初恋のクローバー
「……っ、やばいなぁ」
もう半年も経つのに、あの日のことを思い出すだけで目頭が熱くなる。
仲間の優しさをまっすぐに受け止められたことが、とても嬉しく感じられた。
私がもう、焦っていたあの時の自分とは違うということを感じることができた。
「いいチームメイトを持ったな、私。……あー、だめだめ。

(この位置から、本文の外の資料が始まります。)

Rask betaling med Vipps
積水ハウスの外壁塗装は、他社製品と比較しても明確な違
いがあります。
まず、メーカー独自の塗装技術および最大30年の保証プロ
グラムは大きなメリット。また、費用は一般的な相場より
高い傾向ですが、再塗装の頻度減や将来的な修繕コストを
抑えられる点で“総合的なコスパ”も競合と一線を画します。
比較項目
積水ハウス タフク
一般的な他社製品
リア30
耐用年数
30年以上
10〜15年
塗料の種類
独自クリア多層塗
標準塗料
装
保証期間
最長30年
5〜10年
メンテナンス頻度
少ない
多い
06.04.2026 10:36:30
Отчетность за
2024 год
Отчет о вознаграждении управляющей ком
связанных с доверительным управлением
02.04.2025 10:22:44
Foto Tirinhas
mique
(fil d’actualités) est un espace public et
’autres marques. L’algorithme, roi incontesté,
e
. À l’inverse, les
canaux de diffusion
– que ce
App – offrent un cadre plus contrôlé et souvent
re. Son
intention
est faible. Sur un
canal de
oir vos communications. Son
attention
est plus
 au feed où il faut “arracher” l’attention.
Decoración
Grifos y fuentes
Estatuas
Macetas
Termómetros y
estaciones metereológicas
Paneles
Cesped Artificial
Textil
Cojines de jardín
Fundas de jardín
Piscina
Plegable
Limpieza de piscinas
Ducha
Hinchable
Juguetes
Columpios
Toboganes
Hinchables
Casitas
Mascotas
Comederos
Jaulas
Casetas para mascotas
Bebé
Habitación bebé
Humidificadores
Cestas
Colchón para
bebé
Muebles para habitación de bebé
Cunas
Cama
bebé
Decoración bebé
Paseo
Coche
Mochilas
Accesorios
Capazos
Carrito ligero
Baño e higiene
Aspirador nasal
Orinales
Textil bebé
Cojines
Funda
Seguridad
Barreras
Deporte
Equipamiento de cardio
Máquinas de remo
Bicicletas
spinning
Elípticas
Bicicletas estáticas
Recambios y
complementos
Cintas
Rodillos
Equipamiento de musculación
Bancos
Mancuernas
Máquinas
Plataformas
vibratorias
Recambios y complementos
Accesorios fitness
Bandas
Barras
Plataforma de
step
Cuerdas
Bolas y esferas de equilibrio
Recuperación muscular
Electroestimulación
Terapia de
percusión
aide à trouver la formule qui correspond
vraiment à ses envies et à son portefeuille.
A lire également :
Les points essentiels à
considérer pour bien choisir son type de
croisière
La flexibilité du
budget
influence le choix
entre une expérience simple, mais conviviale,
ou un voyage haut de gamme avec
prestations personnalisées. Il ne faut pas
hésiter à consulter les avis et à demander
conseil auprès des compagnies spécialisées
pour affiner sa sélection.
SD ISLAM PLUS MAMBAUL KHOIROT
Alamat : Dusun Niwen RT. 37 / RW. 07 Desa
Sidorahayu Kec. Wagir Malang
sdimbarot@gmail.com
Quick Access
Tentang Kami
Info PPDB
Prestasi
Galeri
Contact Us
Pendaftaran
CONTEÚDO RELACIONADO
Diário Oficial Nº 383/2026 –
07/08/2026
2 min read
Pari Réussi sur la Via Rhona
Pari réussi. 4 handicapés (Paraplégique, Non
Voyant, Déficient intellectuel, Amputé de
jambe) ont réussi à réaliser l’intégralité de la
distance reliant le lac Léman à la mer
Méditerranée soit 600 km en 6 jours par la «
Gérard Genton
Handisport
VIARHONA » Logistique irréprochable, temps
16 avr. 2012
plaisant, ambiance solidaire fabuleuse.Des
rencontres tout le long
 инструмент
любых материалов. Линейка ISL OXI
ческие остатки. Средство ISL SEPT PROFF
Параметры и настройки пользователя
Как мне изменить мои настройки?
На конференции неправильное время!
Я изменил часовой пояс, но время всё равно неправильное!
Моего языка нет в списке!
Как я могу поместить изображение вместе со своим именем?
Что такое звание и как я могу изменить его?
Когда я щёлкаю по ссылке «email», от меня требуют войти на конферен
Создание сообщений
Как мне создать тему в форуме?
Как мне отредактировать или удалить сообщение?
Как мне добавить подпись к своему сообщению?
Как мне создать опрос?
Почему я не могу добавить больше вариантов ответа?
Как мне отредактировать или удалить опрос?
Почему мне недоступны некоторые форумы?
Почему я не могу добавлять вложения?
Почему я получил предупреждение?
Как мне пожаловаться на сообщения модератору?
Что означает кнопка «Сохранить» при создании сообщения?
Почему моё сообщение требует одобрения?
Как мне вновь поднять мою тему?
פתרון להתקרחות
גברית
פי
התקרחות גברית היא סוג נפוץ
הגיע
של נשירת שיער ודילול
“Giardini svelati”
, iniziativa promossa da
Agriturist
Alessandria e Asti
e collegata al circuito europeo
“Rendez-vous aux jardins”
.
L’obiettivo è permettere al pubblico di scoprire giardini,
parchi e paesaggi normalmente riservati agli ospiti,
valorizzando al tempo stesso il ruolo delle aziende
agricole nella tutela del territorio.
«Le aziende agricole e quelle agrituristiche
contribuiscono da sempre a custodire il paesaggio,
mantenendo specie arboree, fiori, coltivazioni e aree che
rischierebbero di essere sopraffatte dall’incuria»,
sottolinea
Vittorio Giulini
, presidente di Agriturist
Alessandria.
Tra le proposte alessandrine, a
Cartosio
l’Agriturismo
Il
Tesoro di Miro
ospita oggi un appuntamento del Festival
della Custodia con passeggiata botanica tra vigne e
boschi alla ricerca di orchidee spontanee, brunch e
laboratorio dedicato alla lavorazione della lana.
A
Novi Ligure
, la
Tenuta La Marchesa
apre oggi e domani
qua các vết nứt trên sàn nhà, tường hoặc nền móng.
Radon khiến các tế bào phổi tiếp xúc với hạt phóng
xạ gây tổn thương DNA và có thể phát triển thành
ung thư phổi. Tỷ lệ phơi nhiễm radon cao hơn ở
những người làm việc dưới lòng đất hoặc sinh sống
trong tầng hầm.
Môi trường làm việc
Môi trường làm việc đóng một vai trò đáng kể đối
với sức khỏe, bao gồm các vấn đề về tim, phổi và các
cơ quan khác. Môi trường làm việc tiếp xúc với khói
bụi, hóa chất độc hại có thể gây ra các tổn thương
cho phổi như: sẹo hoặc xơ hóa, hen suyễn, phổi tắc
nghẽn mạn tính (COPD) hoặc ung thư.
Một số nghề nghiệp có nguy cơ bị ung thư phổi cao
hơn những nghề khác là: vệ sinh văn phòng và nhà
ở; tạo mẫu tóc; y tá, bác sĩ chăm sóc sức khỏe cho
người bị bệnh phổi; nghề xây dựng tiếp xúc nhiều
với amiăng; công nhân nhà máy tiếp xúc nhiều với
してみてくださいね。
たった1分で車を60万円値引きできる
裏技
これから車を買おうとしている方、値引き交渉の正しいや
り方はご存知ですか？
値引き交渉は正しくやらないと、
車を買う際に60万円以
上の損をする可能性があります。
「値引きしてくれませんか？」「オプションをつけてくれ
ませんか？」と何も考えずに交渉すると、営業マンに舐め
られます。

試合前なのに感傷に浸ってる場合じゃない」
こみ上げてきそうになる気持ちをなんとか抑えていれば、別のことが頭の中をよぎった。
「………半年、経ったんだ」
長く感じる月日の中でも、会っていないことが嘘のように彼のことを思い出せる。
「私、ここまで来たよ」
すぐ目の前には、インターハイへの出場権をかけた大会。
「和哉くん……」
彼のことを想ってその名前を口にしても、遠くにいる彼には届くはずもない。
それでもこの半年、気づけば彼の名前を呼んでいる自分がいた。
「…手紙、読んでくれたのかな」
彼に最後に会ったあの日、女の子から貰った便箋に私の心を書いた。
そして持っていたあのお守りを、彼のそばにいてくれるようにと思って封筒に入れた。
ドアの前に置いておいただけだから、もしかしたら誰かに捨てられてしまったかもしれない。
それでも、彼が読んでいてくれたらと願ってきた。
少しでも私の心を彼に知って欲しかった。